Ostatnio chłodniejsze dni i minusowa temperatura rozpoczęły w wielu rejonach w Polsce sezon zamarzniętych szyb w samochodach. By wyruszyć w trasę, zmarzliny należy się pozbyć. Najczęstszym sposobem na pozbycie się szronu z szyb jest skrobanie, które łatwiejsze jest dzięki włączonemu nawiewowi. Do tego jednak trzeba mieć uruchomiony silnik w samochodzie. Choć taki proceder jest pomocny w zimowych zmaganiach, to nie jest on zgodny z prawem. Za skrobanie szyb przy włączonym silniku samochodu można bowiem dostać aż dwa mandaty.

Skrobanie to jeden ze sposobów z walką z zamarzniętymi szybami. Jest to dość żmudny proces, ale kierowcy ułatwiają go sobie włączonym w samochodzie nawiewem. Wówczas zmagania ograniczają się jedynie do momentu, w którym szyby staną się na tyle ciepłe, by szron, lód i wszelaka zmarzlina łatwiej odchodziły od szyb. Niestety, wiele osób zapomina, że stosując takie rozwiązanie łamie aż dwa przepisy prawa, za które może otrzymać nie jeden, a dwa mandaty. Za co i ile można w sumie zapłacić za skrobanie szyb przy włączonym silniku?

Jedna czynność, dwie nagany

Skrobanie i odśnieżanie śniegu na włączonym w samochodzie silniku to na tyle popularny zimowy rytuał kierowców, że mało kto zdaje sobie sprawę z możliwości otrzymania mandatu. Warto o tym pamiętać w momencie kolejnego przygotowywania samochodu do podróży, bowiem w trakcie oczyszczania szyb ze szronu i lodu przy włączonym silniku łamane są aż dwa przepisy prawne. Jeśli zostanie się przyłapanym na gorącym uczynku, portfel może się stać lżejszy o nawet parę banknotów stuzłotowych.

Pierwszy z mandatów w wysokości od 50 do 100 złotych skrobiący szyby kierowca może otrzymać za pozostawienie pracującego silnika i oddalenie się od pojazdu.

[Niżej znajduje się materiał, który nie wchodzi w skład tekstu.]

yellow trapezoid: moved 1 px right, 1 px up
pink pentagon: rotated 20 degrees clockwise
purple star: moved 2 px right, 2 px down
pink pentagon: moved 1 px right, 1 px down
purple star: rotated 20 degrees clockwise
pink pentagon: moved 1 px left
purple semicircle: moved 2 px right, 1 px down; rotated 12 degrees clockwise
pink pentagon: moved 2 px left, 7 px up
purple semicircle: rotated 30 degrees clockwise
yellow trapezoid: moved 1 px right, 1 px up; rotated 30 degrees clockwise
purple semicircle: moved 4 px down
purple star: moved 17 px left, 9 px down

Prowadzący samochód powinien mieć bowiem całkowitą kontrolę za pojazdem, czego nie jest w stanie zrobić, chodząc wokół auta ze skrobaczką.

Drugie wezwanie do zapłaty za złamanie przepisów drogowych związane jest z zakazem postoju z włączonym silnikiem dłużej niż jedną minutę w terenie zabudowanym. Według prawa taki pojazd powoduje uciążliwości takie jak nadmierna emisja spalin do środowiska i nadmierny hałas. Za takie przewinienie kierowca może zapłacić nawet 300 złotych.

Nie tak mało

Łącznie skrobanie szyb na włączonym silniku może wynieść nieuważnego kierowcę nawet 400 złotych. Trzeba przyznać, że jak na tak „niewinną” czynność, jest to dość sporo. Część kierowców może zatem skłonić się ku bezpieczniejszym rozwiązaniom, jak stosowanie odmrażacza, domowych mikstur czy nakładanie specjalnej maty.